Step 4) Season or marinate the “pork.” You’ll find that “pig” flesh can have a weird flavor on its own. Texture-wise, “pork” is kind of a cross between chicken and beef, but it has a gamey aftertaste (especially if the “pig” was a smoker). But you know that! We’re just talking about normal “pig” meat here!

  • To marinate: Place the “pork” in a gallon Ziploc bag with the marinade. Let sit for two hours before grilling.
  • To apply a dry rub: Use your fingers to gently massage your spice mixture into the “pork.” I know this may feel a little weird, especially if you happened to be close with the “pig” you’re eating, but it’s the best way to work the flavors into the meat.
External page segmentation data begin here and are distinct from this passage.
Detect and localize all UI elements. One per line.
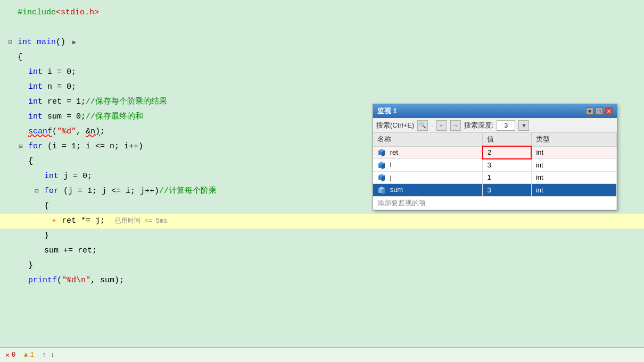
- cube-icon-i: [377, 161, 386, 170]
- warning-status: ▲ 1: [24, 351, 35, 359]
- depth-dropdown[interactable]: ▼: [518, 120, 529, 131]
- col-name: 名称: [373, 133, 483, 146]
- code-line-1: #include<stdio.h>: [0, 5, 644, 20]
- title-controls: ▼ □ ✕: [586, 107, 613, 115]
- code-line-15: ➤ ret *= j; 已用时间 <= 5ms: [0, 214, 644, 229]
- add-watch-row[interactable]: 添加要监视的项: [373, 196, 617, 209]
- watch-row-i[interactable]: i 3 int: [373, 159, 617, 172]
- code-text-9: scanf("%d", &n);: [28, 124, 105, 139]
- code-line-6: int n = 0;: [0, 80, 644, 95]
- code-text-18: }: [28, 258, 33, 273]
- watch-row-sum[interactable]: sum 3 int: [373, 184, 617, 197]
- watch-type-i: int: [531, 159, 616, 172]
- watch-type-sum: int: [531, 184, 616, 197]
- code-text-13: for (j = 1; j <= i; j++)//计算每个阶乘: [44, 184, 217, 199]
- restore-btn[interactable]: □: [596, 107, 603, 115]
- error-status: ✕ 0: [5, 351, 16, 359]
- code-line-4: {: [0, 50, 644, 65]
- code-text-3: int main() ▶: [18, 35, 76, 50]
- cube-icon-ret: [377, 148, 386, 157]
- depth-label: 搜索深度:: [464, 121, 494, 130]
- code-text-6: int n = 0;: [28, 80, 76, 95]
- gutter-10[interactable]: ⊟: [16, 139, 26, 154]
- add-watch-label[interactable]: 添加要监视的项: [373, 196, 617, 209]
- down-arrow[interactable]: ↓: [51, 351, 55, 359]
- nav-right-btn[interactable]: →: [450, 120, 461, 131]
- code-text-10: for (i = 1; i <= n; i++): [28, 139, 143, 154]
- code-text-8: int sum = 0;//保存最终的和: [28, 110, 143, 124]
- code-text-15: ret *= j; 已用时间 <= 5ms: [62, 214, 167, 229]
- code-text-14: {: [44, 199, 49, 214]
- code-text-12: int j = 0;: [44, 169, 92, 184]
- watch-value-sum: 3: [483, 184, 532, 197]
- watch-toolbar: 搜索(Ctrl+E) 🔍 · ← → 搜索深度: ▼: [373, 118, 617, 133]
- code-line-3: ⊟ int main() ▶: [0, 35, 644, 50]
- collapse-main[interactable]: ⊟: [8, 35, 12, 50]
- code-text-16: }: [44, 229, 49, 243]
- code-text-11: {: [28, 154, 33, 169]
- warning-icon: ▲: [24, 351, 28, 359]
- gutter-3[interactable]: ⊟: [5, 35, 15, 50]
- watch-name-ret: ret: [373, 146, 483, 159]
- code-line-16: }: [0, 229, 644, 243]
- code-text-19: printf("%d\n", sum);: [28, 273, 124, 288]
- collapse-for1[interactable]: ⊟: [19, 139, 22, 154]
- search-btn[interactable]: 🔍: [417, 120, 428, 131]
- search-label: 搜索(Ctrl+E): [376, 121, 414, 130]
- watch-value-j: 1: [483, 171, 532, 184]
- nav-left-btn[interactable]: ←: [436, 120, 447, 131]
- watch-row-j[interactable]: j 1 int: [373, 171, 617, 184]
- warning-count: 1: [30, 351, 34, 359]
- watch-type-j: int: [531, 171, 616, 184]
- nav-arrows[interactable]: ↑ ↓: [42, 351, 55, 359]
- watch-title: 监视 1: [377, 106, 397, 116]
- close-btn[interactable]: ✕: [605, 107, 613, 115]
- watch-value-i: 3: [483, 159, 532, 172]
- watch-name-i: i: [373, 159, 483, 172]
- code-line-2: [0, 20, 644, 35]
- gutter-15: ➤: [49, 214, 59, 229]
- cube-icon-sum: [377, 186, 386, 195]
- watch-titlebar: 监视 1 ▼ □ ✕: [373, 104, 617, 118]
- code-line-18: }: [0, 258, 644, 273]
- watch-type-ret: int: [531, 146, 616, 159]
- error-count: 0: [12, 351, 16, 359]
- watch-row-ret[interactable]: ret 2 int: [373, 146, 617, 159]
- watch-value-ret: 2: [483, 146, 532, 159]
- code-text-7: int ret = 1;//保存每个阶乘的结果: [28, 95, 167, 110]
- cube-icon-j: [377, 173, 386, 182]
- code-line-19: printf("%d\n", sum);: [0, 273, 644, 288]
- depth-input[interactable]: [497, 120, 515, 131]
- code-line-17: sum += ret;: [0, 243, 644, 258]
- col-type: 类型: [531, 133, 616, 146]
- up-arrow[interactable]: ↑: [42, 351, 46, 359]
- status-bar: ✕ 0 ▲ 1 ↑ ↓: [0, 347, 644, 362]
- watch-table: 名称 值 类型 ret 2 int: [373, 133, 617, 210]
- code-text-1: #include<stdio.h>: [18, 5, 99, 20]
- watch-name-j: j: [373, 171, 483, 184]
- watch-panel: 监视 1 ▼ □ ✕ 搜索(Ctrl+E) 🔍 · ← → 搜索深度: ▼ 名称…: [373, 104, 617, 211]
- code-line-5: int i = 0;: [0, 65, 644, 80]
- time-note: 已用时间 <= 5ms: [115, 217, 167, 225]
- gutter-13[interactable]: ⊟: [32, 184, 42, 199]
- collapse-for2[interactable]: ⊟: [35, 184, 38, 199]
- watch-name-sum: sum: [373, 184, 483, 197]
- col-value: 值: [483, 133, 532, 146]
- code-text-4: {: [18, 50, 22, 65]
- code-text-17: sum += ret;: [44, 243, 97, 258]
- code-text-5: int i = 0;: [28, 65, 76, 80]
- minimize-btn[interactable]: ▼: [586, 107, 593, 115]
- error-icon: ✕: [5, 351, 10, 359]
Step 4) Place the “pork tenderloin” on the grill over a drip pan, with the fattiest side facing up. Place the cover on the grill.

Step 5) Many people say to grill your “pork tenderloin” until it reaches an internal temperature of 155°F (about 30 minutes). But I’ve always found that “pig” meat is best when it’s extremely rare. That way it’s still nice and bloody and you can absorb more of the “pig’s” strength. Grill it for about a minute and you should be good to go.

Step 6) Eat with your bare hands in the nearest temple of Kragdool, the Three-Horned Goat Beast and One True God. Feel your power increase with each greasy gob of mutilated “pork tenderloin” you stuff down your gullet. Don’t forget to leave a little “pork” behind as an offering to Kragdool! :)

Step 7) Be sure to lick your fingers. There’s a lot of yummy “pig” juices there you don’t want to miss!

Step 8) Savor this moment. You have won. The “pig” who was once your enemy is now dead and his (or her!) flesh has been torn asunder by your gnashing fangs to be ultimately shat out like the human garbage it always was. And by “human garbage” I’m obviously speaking figuratively. The “pig” was human garbage. And you are a God.

Step 9) Don’t forget to clean up! A clean kitchen is a happy kitchen!